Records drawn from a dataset

......

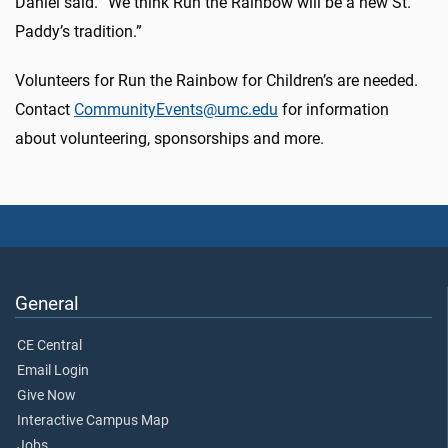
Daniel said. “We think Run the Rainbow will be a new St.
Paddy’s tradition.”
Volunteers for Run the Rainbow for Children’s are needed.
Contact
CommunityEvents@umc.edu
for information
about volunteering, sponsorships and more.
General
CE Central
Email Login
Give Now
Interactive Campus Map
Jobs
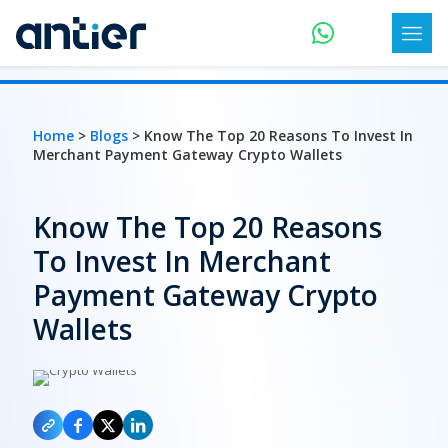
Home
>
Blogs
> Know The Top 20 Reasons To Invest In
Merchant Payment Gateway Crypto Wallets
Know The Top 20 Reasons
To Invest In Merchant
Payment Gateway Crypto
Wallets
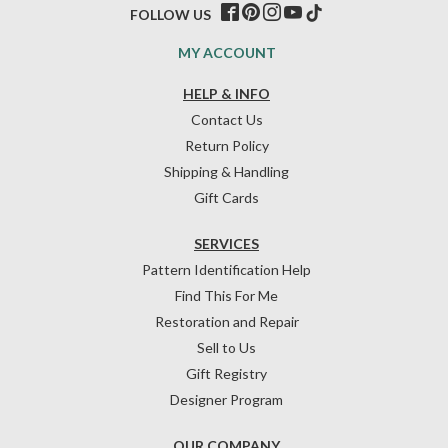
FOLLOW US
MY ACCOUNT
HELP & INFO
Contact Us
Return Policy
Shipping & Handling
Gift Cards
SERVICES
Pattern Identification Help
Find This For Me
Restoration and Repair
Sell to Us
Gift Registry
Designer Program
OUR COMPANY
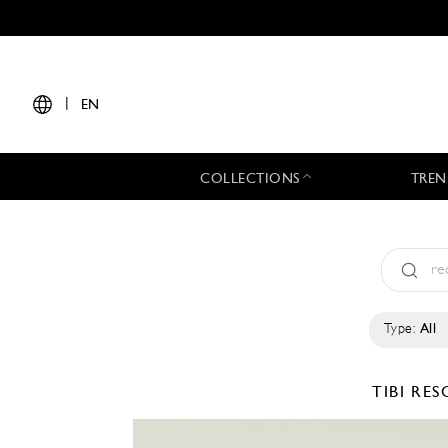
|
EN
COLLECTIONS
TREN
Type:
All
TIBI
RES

......

Your task is to return every entry exactly as it was written, with the pictures removed.

Daniel said. “We think Run the Rainbow will be a new St.
Paddy’s tradition.”
Volunteers for Run the Rainbow for Children’s are needed.
Contact
CommunityEvents@umc.edu
for information
about volunteering, sponsorships and more.
General
CE Central
Email Login
Give Now
Interactive Campus Map
Jobs
Home
>
Blogs
> Know The Top 20 Reasons To Invest In
Merchant Payment Gateway Crypto Wallets
Know The Top 20 Reasons
To Invest In Merchant
Payment Gateway Crypto
Wallets
FOLLOW US
MY ACCOUNT
HELP & INFO
Contact Us
Return Policy
Shipping & Handling
Gift Cards
SERVICES
Pattern Identification Help
Find This For Me
Restoration and Repair
Sell to Us
Gift Registry
Designer Program
OUR COMPANY
|
EN
COLLECTIONS
TREN
Type:
All
TIBI
RES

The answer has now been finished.